Bizler bu gerici iktidarı yıkıp yerine proleter devrimci iktidarımızı kurma iddiasında olan insanlarız. İddiamız büyüktür. Her şeyden önce sınıf mücadelesinin teorisini ve bilimsel yasalarını kavramamız gerektiğini bilince çıkartmalıyız. Devrim bir alt-üst oluş eylemidir. Ve Marksizm-Leninizm-Maoizm bu eylemin kılavuzudur. Bu temel yasalar bizi mücadeleye bağlayan yasalardır. Bunları kavramadığımız müddetçe burjuva feodal sistemin gerici ideolojisinden etkilenmemek imkansızdır. Sistemin bu ideolojik bombardımanına ancak proletaryanın ideolojisiyle karşı koyabiliriz.
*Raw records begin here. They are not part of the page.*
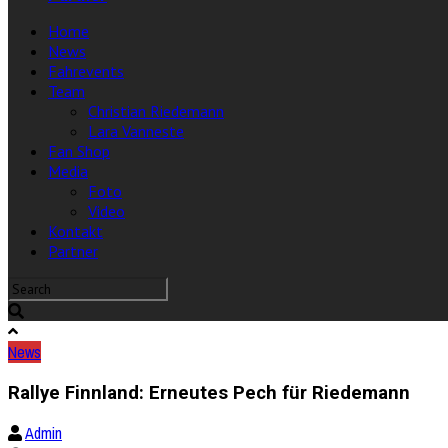
Home
News
Fahrevents
Team
Christian Riedemann
Lara Vanneste
Fan Shop
Media
Foto
Video
Kontakt
Partner
News
Rallye Finnland: Erneutes Pech für Riedemann
Admin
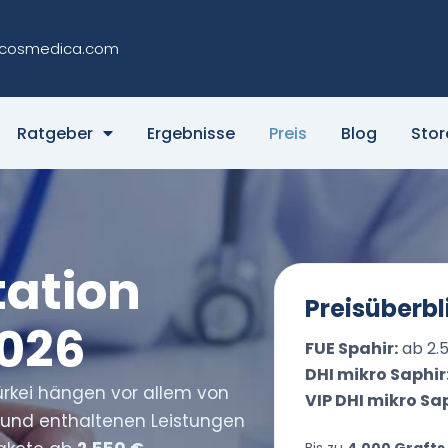
cosmedica.com
Ratgeber
Ergebnisse
Preis
Blog
Stor
ation
Preisüberbl
2026
FUE Spahir:
ab 2.
DHI mikro Saphir
Türkei hängen vor allem von
VIP DHI mikro Sap
und enthaltenen Leistungen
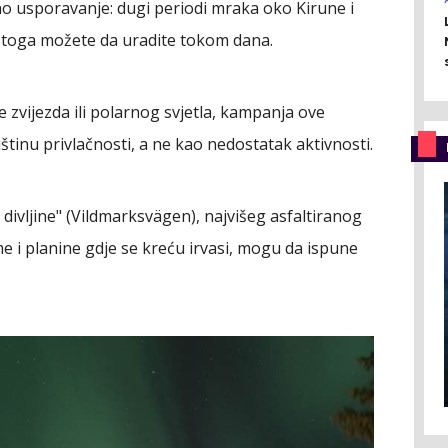
čno usporavanje: dugi periodi mraka oko Kirune i
 toga možete da uradite tokom dana.
e zvijezda ili polarnog svjetla, kampanja ove
tinu privlačnosti, a ne kao nedostatak aktivnosti.
divljine" (Vildmarksvägen), najvišeg asfaltiranog
e i planine gdje se kreću irvasi, mogu da ispune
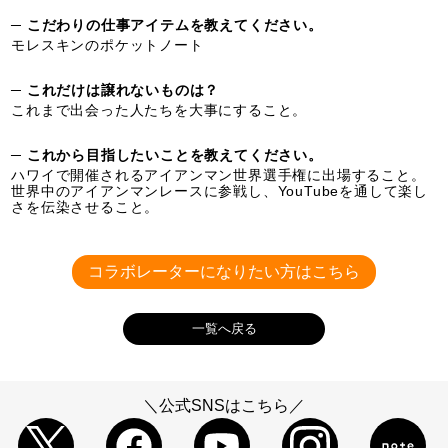
─ こだわりの仕事アイテムを教えてください。
モレスキンのポケットノート
─ これだけは譲れないものは？
これまで出会った人たちを大事にすること。
─ これから目指したいことを教えてください。
ハワイで開催されるアイアンマン世界選手権に出場すること。
世界中のアイアンマンレースに参戦し、YouTubeを通して楽し
さを伝染させること。
コラボレーターになりたい方はこちら
一覧へ戻る
＼公式SNSはこちら／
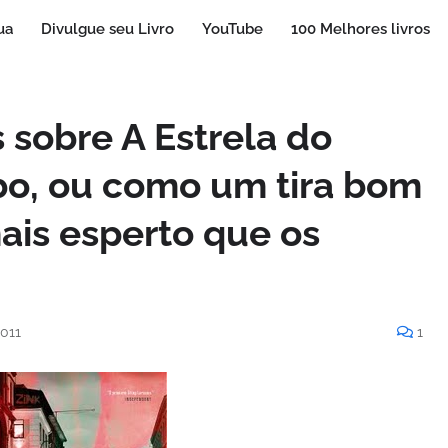
ua
Divulgue seu Livro
YouTube
100 Melhores livros
 sobre A Estrela do
bo, ou como um tira bom
ais esperto que os
2011
1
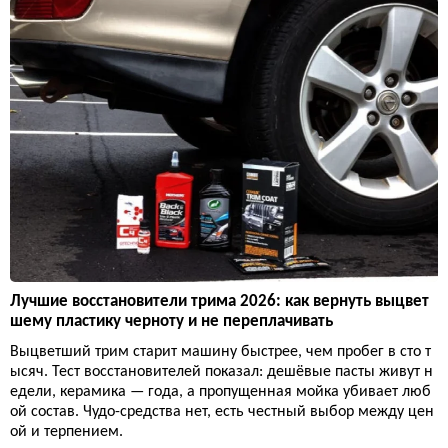
Лучшие восстановители трима 2026: как вернуть выцвет
шему пластику черноту и не переплачивать
Выцветший трим старит машину быстрее, чем пробег в сто т
ысяч. Тест восстановителей показал: дешёвые пасты живут н
едели, керамика — года, а пропущенная мойка убивает люб
ой состав. Чудо-средства нет, есть честный выбор между цен
ой и терпением.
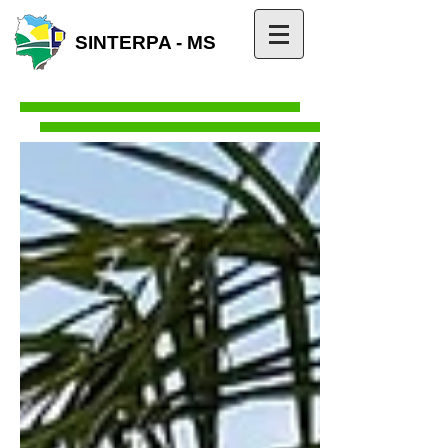
SINTERPA - MS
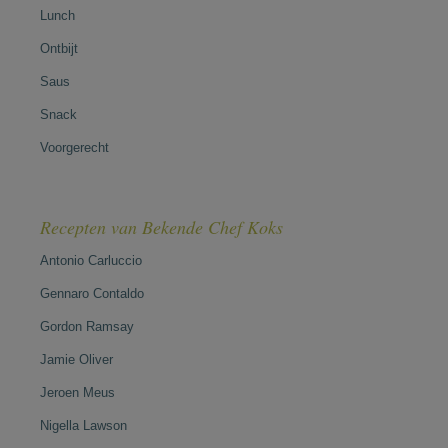
Lunch
Ontbijt
Saus
Snack
Voorgerecht
Recepten van Bekende Chef Koks
Antonio Carluccio
Gennaro Contaldo
Gordon Ramsay
Jamie Oliver
Jeroen Meus
Nigella Lawson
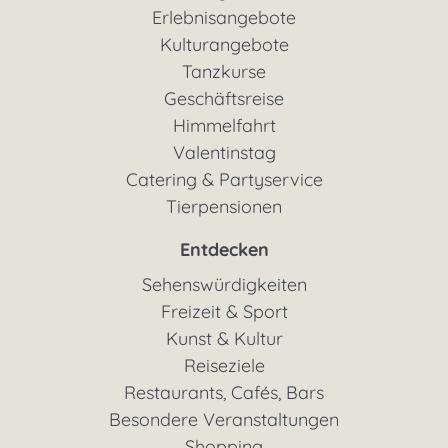
Erlebnisangebote
Kulturangebote
Tanzkurse
Geschäftsreise
Himmelfahrt
Valentinstag
Catering & Partyservice
Tierpensionen
Entdecken
Sehenswürdigkeiten
Freizeit & Sport
Kunst & Kultur
Reiseziele
Restaurants, Cafés, Bars
Besondere Veranstaltungen
Shopping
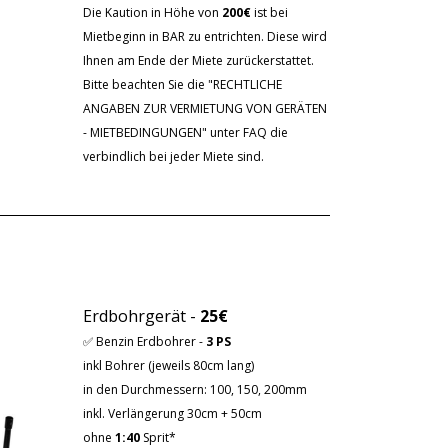
Die Kaution in Höhe von
200€
ist bei
Mietbeginn in BAR zu entrichten. Diese wird
Ihnen am Ende der Miete zurückerstattet.
Bitte beachten Sie die "RECHTLICHE
ANGABEN ZUR VERMIETUNG VON GERÄTEN
- MIETBEDINGUNGEN" unter FAQ die
verbindlich bei jeder Miete sind
.
Erdbohrgerät -
25€
✅ Benzin Erdbohrer -
3 PS
inkl Bohrer (jeweils 80cm lang)
in den Durchmessern: 100, 150, 200mm
inkl. Verlängerung 30cm + 50cm
ohne
1:40
Sprit*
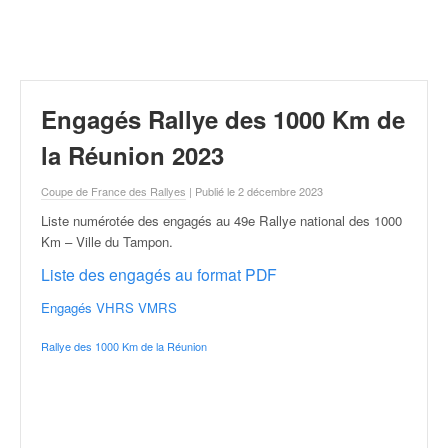
r
a
l
l
y
e
Engagés Rallye des 1000 Km de
:
N
la Réunion 2023
e
w
Coupe de France des Rallyes
| Publié le 2 décembre 2023
s
Liste numérotée des engagés au 49e Rallye national des 1000
,
Km – Ville du Tampon
.
r
é
Liste des engagés au format PDF
s
Engagés VHRS VMRS
u
l
Rallye des 1000 Km de la Réunion
t
a
t
s
,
Devrime sadece boş zamanlarını değil tüm hayatını adayan insanlar yetiştirmek gerekir. Çünkü yaşamın merkezine sınıf mücadelesini koymayan kadro ve militanlar bu sistemin içerisinde kaybolup gider. Burjuva feodal sistemde edindiği ben merkeziyetçi, bireyci, bencil, her şeyi bilen, öğrenme ihtiyacı duymayan özellikler tüm yaşamına nüfuz eder. Ve her yanını zehirli otlar gibi sararak kendisine çıkış yolu bırakmaz. Çünkü birey toplumda ailesi, çevresi ve gerici sistemle sürekli olarak etkileşim halindedir. Doğallığında bu etkileşim bireyin kişiliğini şekillendirir. Fakat bu özellikler değişmez de değildir. İşte devrimci eğitimin önemi burada karşımıza çıkmaktadır. Bugün önümüzde duran en önemli görevlerden bir tanesi budur. Sistemi, yozlaşmayı, dejenerasyonu, bireyciliği ve bencilliği dayattığı topluma devrimci eğitim ve kültürü hakim kılmaktır. İşimiz zor ancak imkansız değildir.